(Beginning of SUPPLIED ENTRIES)

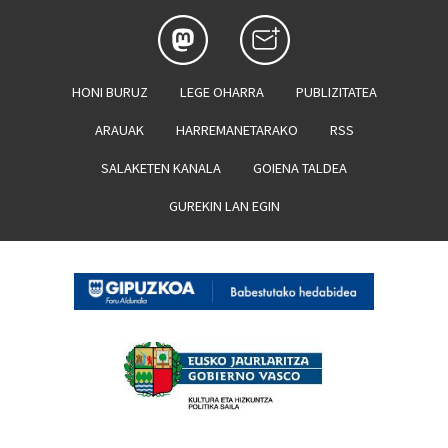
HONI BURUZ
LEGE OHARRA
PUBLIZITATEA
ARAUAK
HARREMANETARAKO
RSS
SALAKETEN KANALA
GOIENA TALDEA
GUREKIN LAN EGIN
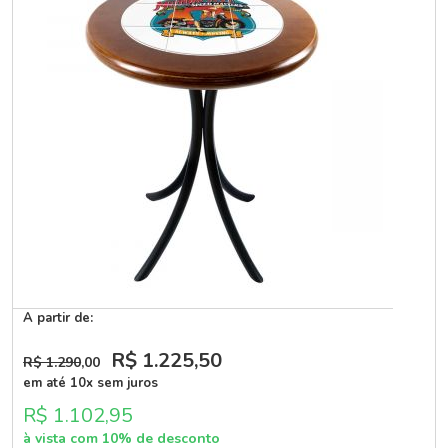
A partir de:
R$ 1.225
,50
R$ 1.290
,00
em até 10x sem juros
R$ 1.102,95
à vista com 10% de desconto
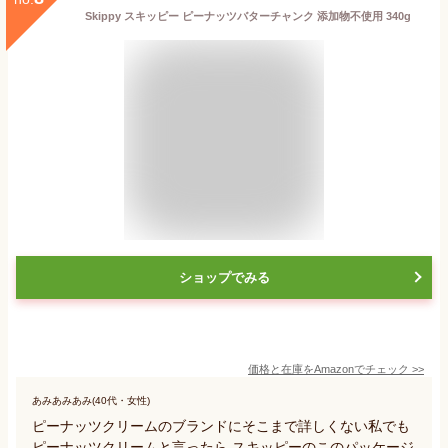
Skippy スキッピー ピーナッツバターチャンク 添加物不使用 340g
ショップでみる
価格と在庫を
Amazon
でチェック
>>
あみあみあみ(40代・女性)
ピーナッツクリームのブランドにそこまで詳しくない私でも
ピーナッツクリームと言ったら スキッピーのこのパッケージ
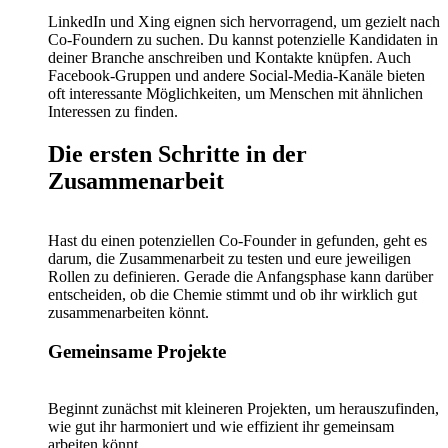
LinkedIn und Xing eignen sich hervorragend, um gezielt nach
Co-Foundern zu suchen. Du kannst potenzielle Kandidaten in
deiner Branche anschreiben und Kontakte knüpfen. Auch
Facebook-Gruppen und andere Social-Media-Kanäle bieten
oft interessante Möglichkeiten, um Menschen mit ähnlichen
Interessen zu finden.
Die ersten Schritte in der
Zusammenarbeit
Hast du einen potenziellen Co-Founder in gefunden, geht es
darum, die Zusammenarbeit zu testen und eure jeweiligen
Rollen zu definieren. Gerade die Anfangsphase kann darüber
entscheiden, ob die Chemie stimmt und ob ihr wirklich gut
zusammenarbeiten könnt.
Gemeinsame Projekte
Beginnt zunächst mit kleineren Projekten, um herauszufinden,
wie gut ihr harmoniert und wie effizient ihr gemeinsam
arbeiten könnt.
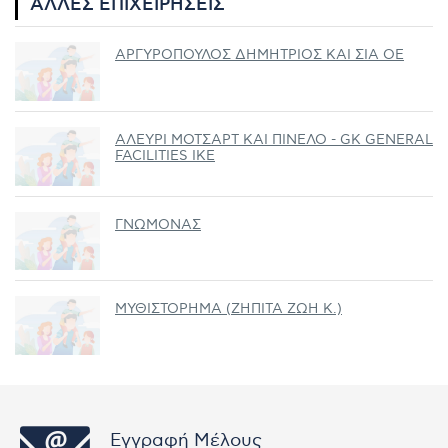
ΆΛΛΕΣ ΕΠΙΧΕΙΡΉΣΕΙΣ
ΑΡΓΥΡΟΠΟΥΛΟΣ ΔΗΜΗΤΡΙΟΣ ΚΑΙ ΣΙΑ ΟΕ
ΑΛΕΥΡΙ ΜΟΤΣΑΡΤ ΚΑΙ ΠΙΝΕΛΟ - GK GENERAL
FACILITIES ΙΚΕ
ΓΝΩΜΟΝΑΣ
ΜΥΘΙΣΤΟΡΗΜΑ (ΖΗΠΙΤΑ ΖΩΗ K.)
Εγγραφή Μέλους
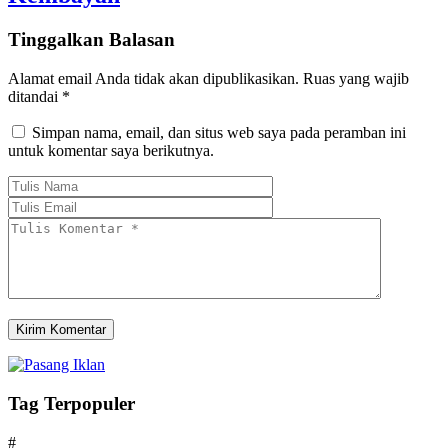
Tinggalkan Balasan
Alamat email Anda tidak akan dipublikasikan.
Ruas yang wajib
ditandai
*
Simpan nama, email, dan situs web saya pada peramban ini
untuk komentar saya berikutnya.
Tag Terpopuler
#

(End of SUPPLIED ENTRIES)

Once the images are dropped, set down the remaining material word for word.

#### [TASK RESULT]
HONI BURUZ
LEGE OHARRA
PUBLIZITATEA
ARAUAK
HARREMANETARAKO
RSS
SALAKETEN KANALA
GOIENA TALDEA
GUREKIN LAN EGIN
A partir de:
R$ 1.225
,50
R$ 1.290
,00
em até 10x sem juros
R$ 1.102,95
à vista com 10% de desconto
Skippy スキッピー ピーナッツバターチャンク 添加物不使用 340g
ショップでみる
価格と在庫を
Amazon
でチェック
>>
あみあみあみ(40代・女性)
ピーナッツクリームのブランドにそこまで詳しくない私でも
ピーナッツクリームと言ったら スキッピーのこのパッケージ
LinkedIn und Xing eignen sich hervorragend, um gezielt nach
Co-Foundern zu suchen. Du kannst potenzielle Kandidaten in
deiner Branche anschreiben und Kontakte knüpfen. Auch
Facebook-Gruppen und andere Social-Media-Kanäle bieten
oft interessante Möglichkeiten, um Menschen mit ähnlichen
Interessen zu finden.
Die ersten Schritte in der
Zusammenarbeit
Hast du einen potenziellen Co-Founder in gefunden, geht es
darum, die Zusammenarbeit zu testen und eure jeweiligen
Rollen zu definieren. Gerade die Anfangsphase kann darüber
entscheiden, ob die Chemie stimmt und ob ihr wirklich gut
zusammenarbeiten könnt.
Gemeinsame Projekte
Beginnt zunächst mit kleineren Projekten, um herauszufinden,
wie gut ihr harmoniert und wie effizient ihr gemeinsam
arbeiten könnt.
ΆΛΛΕΣ ΕΠΙΧΕΙΡΉΣΕΙΣ
ΑΡΓΥΡΟΠΟΥΛΟΣ ΔΗΜΗΤΡΙΟΣ ΚΑΙ ΣΙΑ ΟΕ
ΑΛΕΥΡΙ ΜΟΤΣΑΡΤ ΚΑΙ ΠΙΝΕΛΟ - GK GENERAL
FACILITIES ΙΚΕ
ΓΝΩΜΟΝΑΣ
ΜΥΘΙΣΤΟΡΗΜΑ (ΖΗΠΙΤΑ ΖΩΗ K.)
Εγγραφή Μέλους
Tinggalkan Balasan
Alamat email Anda tidak akan dipublikasikan.
Ruas yang wajib
ditandai
*
Simpan nama, email, dan situs web saya pada peramban ini
untuk komentar saya berikutnya.
Tag Terpopuler
#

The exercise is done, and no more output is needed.